The stranger, Christopher, had dedicated his life to rescuing girls from forced prostitution—starting with his sister Amber. They formed a tiny nonprofit organization to protect girls and have been working furiously to bring down John Roman, the powerful criminal who first took Amber and has ruined scores of young women’s lives since.
When Christopher’s grieving colleagues suspect Serena of being in league with Roman, her life spirals further out of control. How will she clear her name? Why did this stranger protect her with his life? And what is the meaning of the visions she sees every time she visits the gutted house where he died?
Erin Healy returns to the thin places in her newest novel about sex trafficking in the United States. It starts with a teenager angry over his grades going to his uncle for help. It will end in the take down of a major name in the world of child prostitution. In the process, a woman who thought she knew about the bad side of life will learn more than she ever wanted to about the sex trade. Stranger Things is edgy and tackles a difficult subject. We know about sex trafficking in far off places such as The Philippines, but who wants to admit it happens in their own backyard?
The supernatural element is connected to a house burned in the recent Station Fire in the Angeles National Forest. As Serena and Christopher approach the house – at the same time but separately – they notice an abundance of orange fire poppies, which they realize are growing out of season. Both will experience visions of a house made whole, a place of sanctuary for a group of women. For someone else, though, the visions aren’t so comforting.

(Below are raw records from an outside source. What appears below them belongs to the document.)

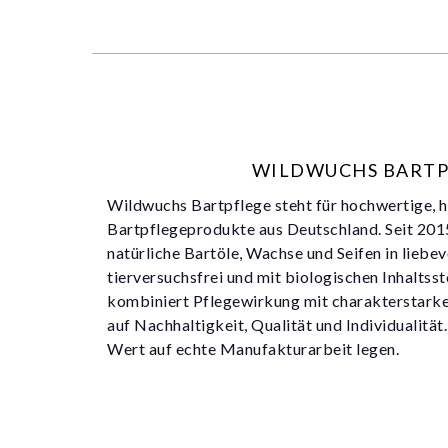
WILDWUCHS BARTP
Wildwuchs Bartpflege steht für hochwertige,
Bartpflegeprodukte aus Deutschland. Seit 201
natürliche Bartöle, Wachse und Seifen in liebe
tierversuchsfrei und mit biologischen Inhaltss
kombiniert Pflegewirkung mit charakterstark
auf Nachhaltigkeit, Qualität und Individualität.
Wert auf echte Manufakturarbeit legen.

Stranger Things is the second novel by Erin Healy I’ve read and, just as with the first, there are elements I can’t begin to understand or explain. This is not a light read either. While acts of forced prostitution are not described there is enough written to make a stomach turn. It is difficult to realize that there is such evil in the world. It is also sad to contemplate how many parents neglect their children to the point that the children are caught up in this nightmare while just wanting a better life. Despite the disheartening descriptions in Stranger Things however, there is also an underlying message of hope. This is a book I definitely recommend.
Thank you to Thomas Nelson and Booksneeze for my free copy of Stranger Things, which I received in exchange for an honest review.